--- Dataset records Enclosed Below ---

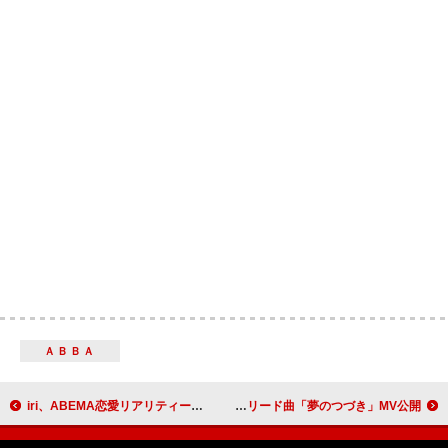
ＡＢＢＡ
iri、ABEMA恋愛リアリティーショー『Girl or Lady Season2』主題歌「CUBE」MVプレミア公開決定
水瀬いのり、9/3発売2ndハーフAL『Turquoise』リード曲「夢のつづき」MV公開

--- End of Enclosed Dataset records ---
--- Dataset records Enclosed Below ---

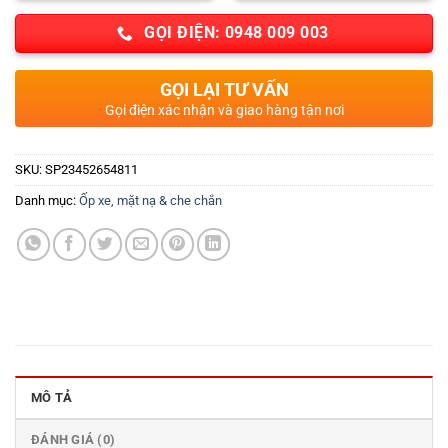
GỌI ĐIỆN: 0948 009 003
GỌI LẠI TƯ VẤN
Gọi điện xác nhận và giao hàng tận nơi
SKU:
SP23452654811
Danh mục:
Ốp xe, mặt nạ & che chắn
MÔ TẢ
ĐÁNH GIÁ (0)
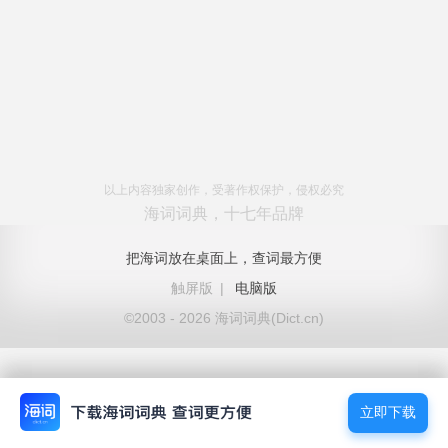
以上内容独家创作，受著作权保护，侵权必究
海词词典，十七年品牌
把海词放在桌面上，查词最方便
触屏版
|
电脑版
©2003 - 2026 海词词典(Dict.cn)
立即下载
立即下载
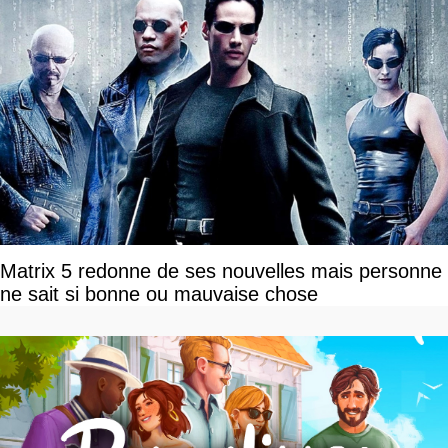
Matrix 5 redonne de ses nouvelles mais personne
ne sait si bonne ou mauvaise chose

--- End of Enclosed Dataset records ---

Exercise prompt: With the pictures omitted, restate word for word the lines above from the line that has "GỌI ĐIỆN: 0948 009 003" up to and including the line that has "ne sait si bonne ou mauvaise chose", and no other lines.

Exercise response:
GỌI ĐIỆN: 0948 009 003
GỌI LẠI TƯ VẤN
Gọi điện xác nhận và giao hàng tận nơi
SKU:
SP23452654811
Danh mục:
Ốp xe, mặt nạ & che chắn
MÔ TẢ
ĐÁNH GIÁ (0)
以上内容独家创作，受著作权保护，侵权必究
海词词典，十七年品牌
把海词放在桌面上，查词最方便
触屏版
|
电脑版
©2003 - 2026 海词词典(Dict.cn)
立即下载
立即下载
Matrix 5 redonne de ses nouvelles mais personne
ne sait si bonne ou mauvaise chose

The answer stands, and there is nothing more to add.